EXERCISE DATA:
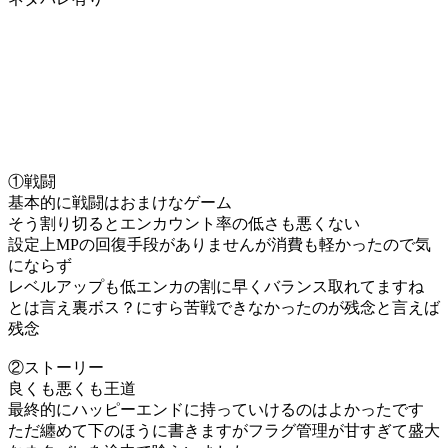
①戦闘
基本的に戦闘はおまけなゲーム
そう割り切るとエンカウント率の低さも悪くない
設定上MPの回復手段がありませんが消費も軽かったので気
にならず
レベルアップも低エンカの割に早くバランス取れてますね
とは言え裏ボス？にすら苦戦できなかったのが残念と言えば
残念
②ストーリー
良くも悪くも王道
最終的にハッピーエンドに持っていけるのはよかったです
ただ纏めて下のほうに書きますがフラグ管理が甘すぎて盛大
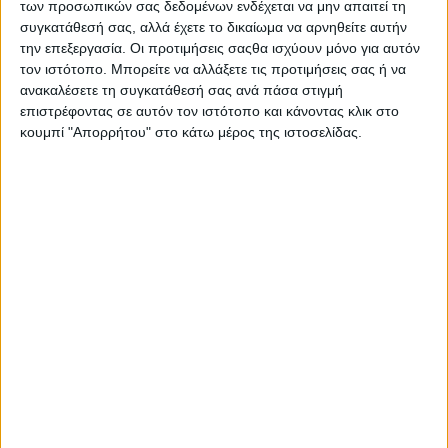
των προσωπικών σας δεδομένων ενδέχεται να μην απαιτεί τη
συγκατάθεσή σας, αλλά έχετε το δικαίωμα να αρνηθείτε αυτήν
την επεξεργασία. Οι προτιμήσεις σαςθα ισχύουν μόνο για αυτόν
τον ιστότοπο. Μπορείτε να αλλάξετε τις προτιμήσεις σας ή να
ανακαλέσετε τη συγκατάθεσή σας ανά πάσα στιγμή
επιστρέφοντας σε αυτόν τον ιστότοπο και κάνοντας κλικ στο
κουμπί "Απορρήτου" στο κάτω μέρος της ιστοσελίδας.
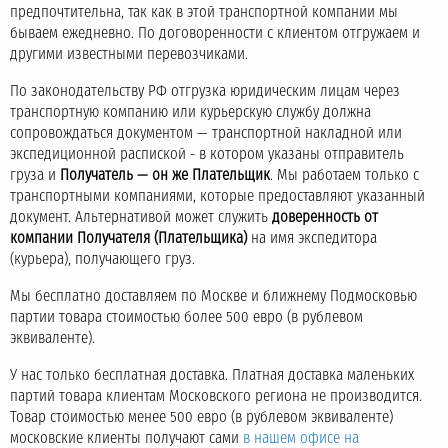
предпочтительна, так как в этой транспортной компании мы
бываем ежедневно. По договоренности с клиентом отгружаем и
другими известными перевозчиками.
По законодательству РФ отгрузка юридическим лицам через
транспортную компанию или курьерскую службу должна
сопровождаться документом — транспортной накладной или
экспедиционной распиской - в котором указаны отправитель
груза и
Получатель — он же Плательщик
. Мы работаем только с
транспортными компаниями, которые предоставляют указанный
документ. Альтернативой может служить
доверенность от
компании Получателя (Плательщика)
на имя экспедитора
(курьера), получающего груз.
Мы бесплатно доставляем по Москве и ближнему Подмосковью
партии товара стоимостью более 500 евро (в рублевом
эквиваленте).
У нас только бесплатная доставка. Платная доставка маленьких
партий товара клиентам Московского региона не производится.
Товар стоимостью менее 500 евро (в рублевом эквиваленте)
московские клиенты получают сами
в нашем офисе на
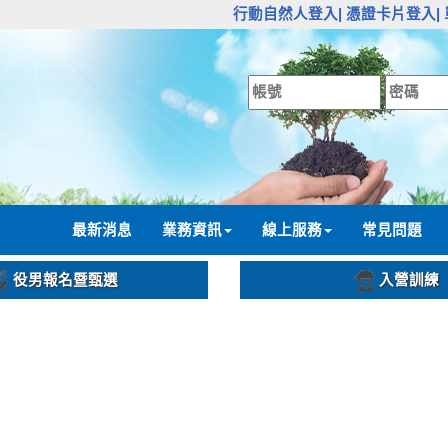
:::
行動自然人登入|
憑證卡片登入|
:::
最新消息
業務資訊
線上服務
常見問題
役男報名暨甄選
入營訓練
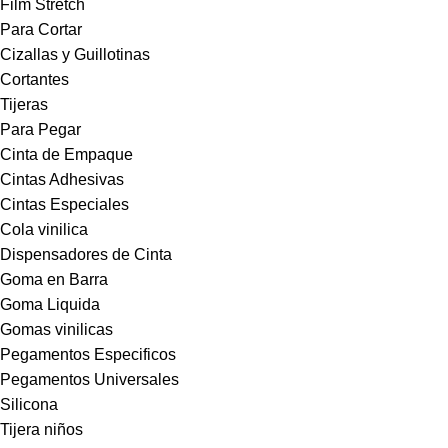
Film Stretch
Para Cortar
Cizallas y Guillotinas
Cortantes
Tijeras
Para Pegar
Cinta de Empaque
Cintas Adhesivas
Cintas Especiales
Cola vinilica
Dispensadores de Cinta
Goma en Barra
Goma Liquida
Gomas vinilicas
Pegamentos Especificos
Pegamentos Universales
Silicona
Tijera niños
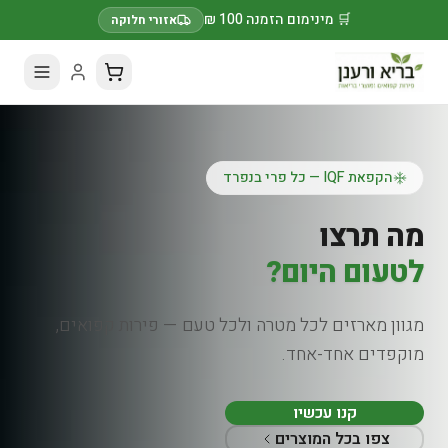
🛒 מינימום הזמנה 100 ₪
אזורי חלוקה
פרוביוטיקה טבעית
מוצרים
מותססים וחמוצים
טבעי, בריא ומלא בחיידקים טובים — מותססים וחמוצים
באהבה, ללא חומרים משמרים.
גלו את הקולקציה
למידע נוסף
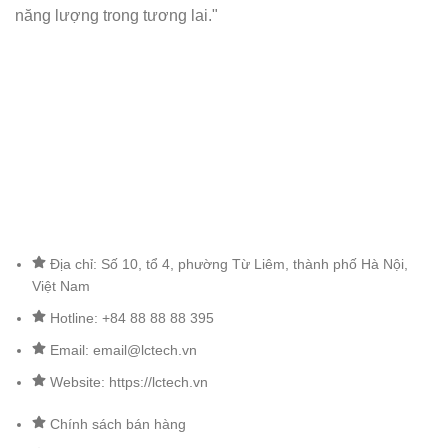
năng lượng trong tương lai."
Địa chỉ: Số 10, tổ 4, phường Từ Liêm, thành phố Hà Nội,
Việt Nam
Hotline: +84 88 88 88 395
Email: email@lctech.vn
Website: https://lctech.vn
Chính sách bán hàng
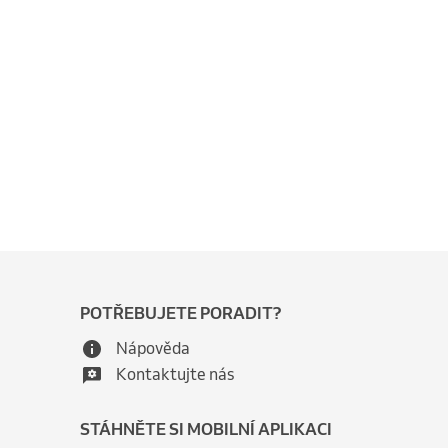
POTŘEBUJETE PORADIT?
Nápověda
Kontaktujte nás
STÁHNĚTE SI MOBILNÍ APLIKACI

TASK REQUIREMENTS: What you give back must match the entries exactly, apart from the omitted pictures.

EXPECTED OUTPUT:
①戦闘
基本的に戦闘はおまけなゲーム
そう割り切るとエンカウント率の低さも悪くない
設定上MPの回復手段がありませんが消費も軽かったので気
にならず
レベルアップも低エンカの割に早くバランス取れてますね
とは言え裏ボス？にすら苦戦できなかったのが残念と言えば
残念
②ストーリー
良くも悪くも王道
最終的にハッピーエンドに持っていけるのはよかったです
ただ纏めて下のほうに書きますがフラグ管理が甘すぎて盛大
των προσωπικών σας δεδομένων ενδέχεται να μην απαιτεί τη
συγκατάθεσή σας, αλλά έχετε το δικαίωμα να αρνηθείτε αυτήν
την επεξεργασία. Οι προτιμήσεις σαςθα ισχύουν μόνο για αυτόν
τον ιστότοπο. Μπορείτε να αλλάξετε τις προτιμήσεις σας ή να
ανακαλέσετε τη συγκατάθεσή σας ανά πάσα στιγμή
επιστρέφοντας σε αυτόν τον ιστότοπο και κάνοντας κλικ στο
κουμπί "Απορρήτου" στο κάτω μέρος της ιστοσελίδας.
предпочтительна, так как в этой транспортной компании мы
бываем ежедневно. По договоренности с клиентом отгружаем и
другими известными перевозчиками.
По законодательству РФ отгрузка юридическим лицам через
транспортную компанию или курьерскую службу должна
сопровождаться документом — транспортной накладной или
экспедиционной распиской - в котором указаны отправитель
груза и
Получатель — он же Плательщик
. Мы работаем только с
транспортными компаниями, которые предоставляют указанный
документ. Альтернативой может служить
доверенность от
компании Получателя (Плательщика)
на имя экспедитора
(курьера), получающего груз.
Мы бесплатно доставляем по Москве и ближнему Подмосковью
партии товара стоимостью более 500 евро (в рублевом
эквиваленте).
У нас только бесплатная доставка. Платная доставка маленьких
партий товара клиентам Московского региона не производится.
Товар стоимостью менее 500 евро (в рублевом эквиваленте)
московские клиенты получают сами
в нашем офисе на
:::
行動自然人登入|
憑證卡片登入|
:::
最新消息
業務資訊
線上服務
常見問題
役男報名暨甄選
入營訓練
Film Stretch
Para Cortar
Cizallas y Guillotinas
Cortantes
Tijeras
Para Pegar
Cinta de Empaque
Cintas Adhesivas
Cintas Especiales
Cola vinilica
Dispensadores de Cinta
Goma en Barra
Goma Liquida
Gomas vinilicas
Pegamentos Especificos
Pegamentos Universales
Silicona
Tijera niños
🛒 מינימום הזמנה 100 ₪
אזורי חלוקה
פרוביוטיקה טבעית
מוצרים
מותססים וחמוצים
טבעי, בריא ומלא בחיידקים טובים — מותססים וחמוצים
באהבה, ללא חומרים משמרים.
גלו את הקולקציה
למידע נוסף
năng lượng trong tương lai."
Địa chỉ: Số 10, tổ 4, phường Từ Liêm, thành phố Hà Nội,
Việt Nam
Hotline: +84 88 88 88 395
Email: email@lctech.vn
Website: https://lctech.vn
Chính sách bán hàng
POTŘEBUJETE PORADIT?
Nápověda
Kontaktujte nás
STÁHNĚTE SI MOBILNÍ APLIKACI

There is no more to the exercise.